Ece Erdoğuş Levi’nin yeni romanı Her Şeyi Baştan Anlat, hep kitap etiketiyle raflardaki yerini aldı. Roman, 35 yaşında evli bir kadın olan Özlem’in bir akşam aniden kocasını terk edip âşık olduğu adamın evine gitmesiyle başlayan kötü olaylar silsilesinin sonunda kendini akıl hastanesinde bulmasıyla derinleşiyor. Sıradan bir aşk ve delilik hikâyesi gibi başlayan Her Şeyi Baştan Anlat Özlem’in akıl hastanesinde tanıştığı başka kadınların hikâyeleriyle birlikte bir anda derinleşiyor, bireysel penceresinin yanı sıra varoluşsa ve toplumsal noktalara dokunuyor.
Ece Erdoğuş Levi’yle metni ve çağrıştırdıklarını ameliyat ederek ama henüz okumayanlar için sürprizi bozmamaya da dikkat ederek yeni kitabını konuştuk. Keyifli okumalar!
Röportaj: Koray Sarıdoğan
Fotoğraflar: Şahan Nuroğlu
Yeni kitabınızı tebrik ederek başlamak isterim. Açıkçası alışıldık bir aşk hikâyesi gibi başladığını düşünmüştüm ki çok geçmeden bambaşka noktalara çekildi hikâye. Böyle olunca da Her Şeyi Baştan Anlat’ı oluşturan ilk fikir kıvılcımını merak ettim, en başta ne iken yolda neye dönüştü?

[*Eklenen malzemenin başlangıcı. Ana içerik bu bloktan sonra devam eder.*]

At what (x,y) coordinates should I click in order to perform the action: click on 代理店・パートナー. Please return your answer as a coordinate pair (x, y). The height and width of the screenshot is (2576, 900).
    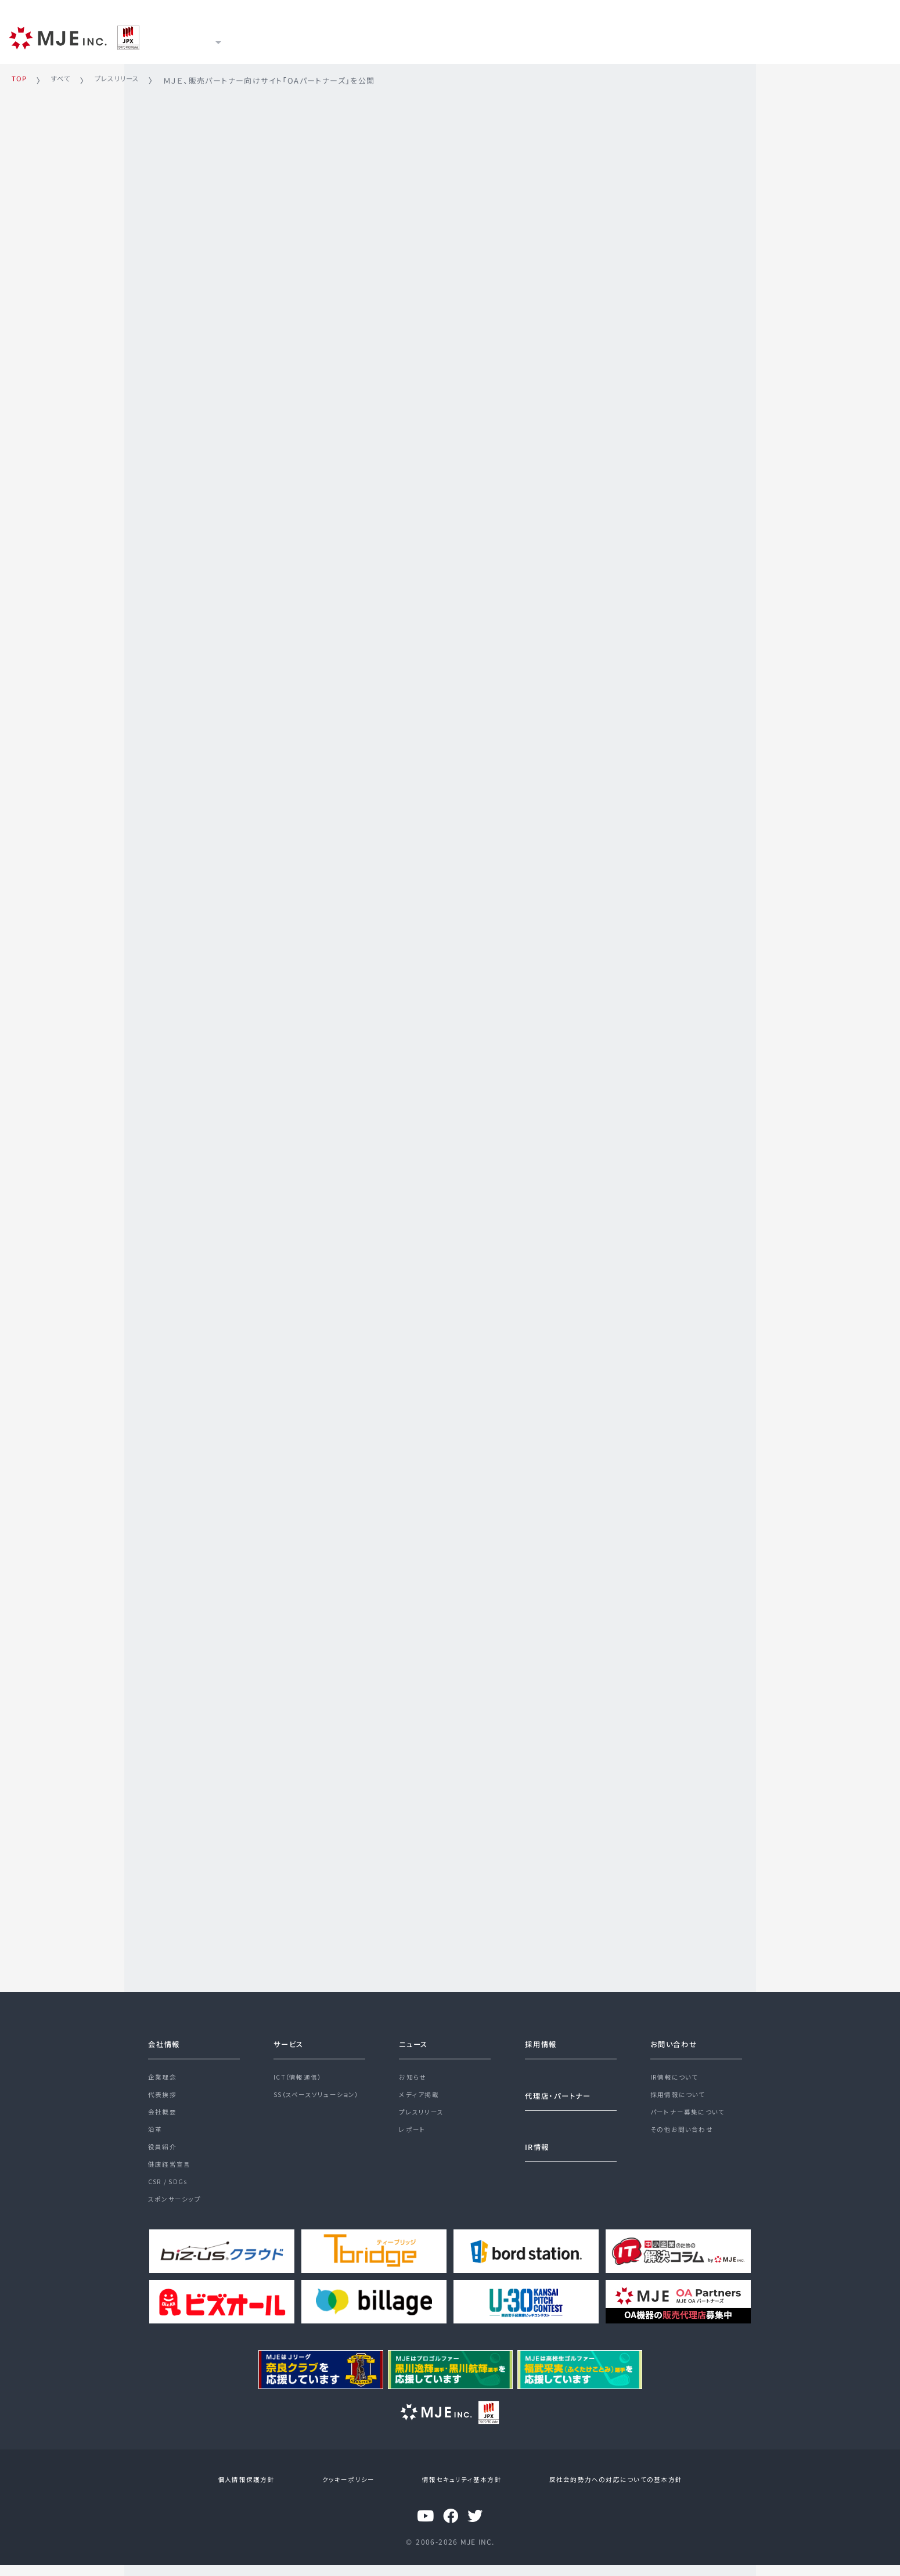     Looking at the image, I should click on (563, 2087).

Teşekkür ederim. Akıl hastanesinde geçen bir roman yazma fikri zaten vardı aklımda. Bir önceki romanım Tuhaf Hikâyeleri Sever misiniz?’in başkahramanı Jaklin pek çok kez akıl hastanesine girip çıkmış biriydi ve orada da akıl hastanesinde geçen bölümler vardı. Şimdi fark ediyorum ki bu romanın denemesini yapmışım bilmeden. Sonra şiddetli bir aşk hikâyesi yazmaya başladım. İşin deliliğe gittiğini fark ettiğim noktada akıl hastanesi bana kendisi geldi.
Anlattıklarınız farklı açılımlara müsait ama aşk ve delilik gibi iki baskın imge üzerinden ilerliyor. Yine de klişe bir aşk-delilik ilişkisi değil bu. Tesadüfen mi oldu yoksa en baştan belli miydi?
Çok mutlu oldum yorumunuzdan dolayı. Klişe olmak hakikaten korktuğum bir şey. Tesadüf diyemem, çünkü kitabın ortaya çıkış noktası bu. Her şey aşkın deliliğe dönüşmesiyle başlıyor. Bir şeyi kurgulamaya başladığımda bir sürü fikir üşüşür, yazmaya başlamam ya da devam etmem için onlardan birinin beni ikna etmesi gerek. Önce ben sonuna kadar inanmalıyım. Yoksa yazamam. Bu bir yolculuk, nereye gittiğimi az çok biliyorum, bir plan var kafamda ama tam olarak neler göreceğim, nelerle karşılaşacağım bilemiyorum.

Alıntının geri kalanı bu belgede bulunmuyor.